Electronic – How to cache be that fast

cachecomputer-architecturecpu

Here is a screenshot of a cache benchmark:

In the benchmark the L1 cache read speed is about 186 GB/s, with the latency being about 3-4 clock cycles. How is such a speed even achieved?

Consider the memory here: the theoretical maximum speed is
665 MHz (memory frequency) x 2 (double data rate) x 64 bit (bus width)
which is about 10.6 GB/s, which is closer to the benchmark value of 9.6 GB/s.

But with the L1 cache, even if we could read at every cycle with the processor at its maximum frequency (3 GHz), we would need about 496 data lines to achieve such a throughput which sounds unrealistic. This applies to other caches as well.

What am I missing? How do we calculate the throughput of a cache from its parameters?

This CPU has...

2 cores A 32-KB instruction and 32-KB data first-level cache (L1) for each core

Since there are two cores, we can expect the benchmark to run two threads in parallel. Their website gives remarkably little information, though, but if we look here, CPUs with more cores seem to give correspondingly higher L1 throughputs. So I think what is displayed is total throughput with all cores working in parallel. So, for your CPU, we should divide by two for one core and one cache:

``````Read   93 GB/s
Write  47 GB/s
Copy   90 GB/s
``````

Now, the fact "copy" is 2x faster than "write" is highly suspicious. How could it copy faster than it can write? I'm going to bet that what the benchmark displays as "copy" is the sum of read+write throughput, and in this case it would both read and write at 45 GB/s, but display 90, because it's a benchmark, and who the hell trusts benchmarks? So let's ignore "copy".

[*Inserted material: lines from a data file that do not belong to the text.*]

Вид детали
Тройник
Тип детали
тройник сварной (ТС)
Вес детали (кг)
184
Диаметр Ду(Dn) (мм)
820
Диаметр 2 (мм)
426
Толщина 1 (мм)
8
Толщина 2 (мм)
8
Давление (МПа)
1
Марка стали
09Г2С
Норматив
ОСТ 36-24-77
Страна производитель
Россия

``````Read   93 GB/s => 30 bytes/clock
Write  47 GB/s => 15 bytes/clock
``````

Now, one 128-bit register is 16 bytes, close enough, so it sounds like this cache can do two 128-bit reads and one write per clock.

This is exactly you'd want to really streamline those SSE number-crunching instructions: two reads and one write per cycle.

This would most likely be implemented with lots of parallel data lines, which is the usual way to haul around lots of data very fast inside a chip.